— What is needed —
Give the entries back exactly, dropping each image.

— Page images and extracted text —
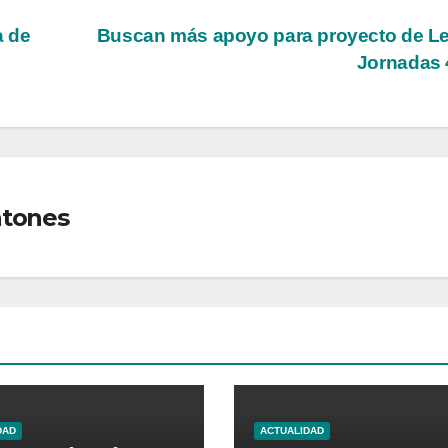
a de
Buscan más apoyo para proyecto de L
Jornadas 
ntones
DAD
ACTUALIDAD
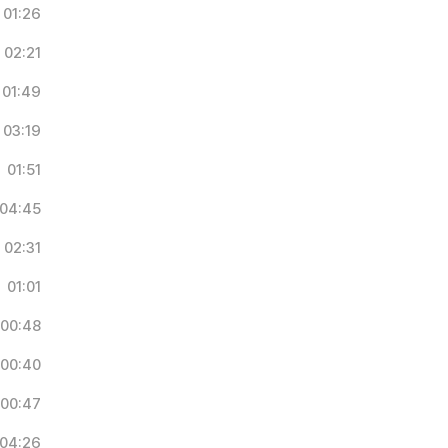
01:26
02:21
01:49
03:19
01:51
04:45
02:31
01:01
00:48
00:40
00:47
04:26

— Answer section —
a de
Buscan más apoyo para proyecto de L
Jornadas 
ntones
DAD
ACTUALIDAD
01:26
02:21
01:49
03:19
01:51
04:45
02:31
01:01
00:48
00:40
00:47
04:26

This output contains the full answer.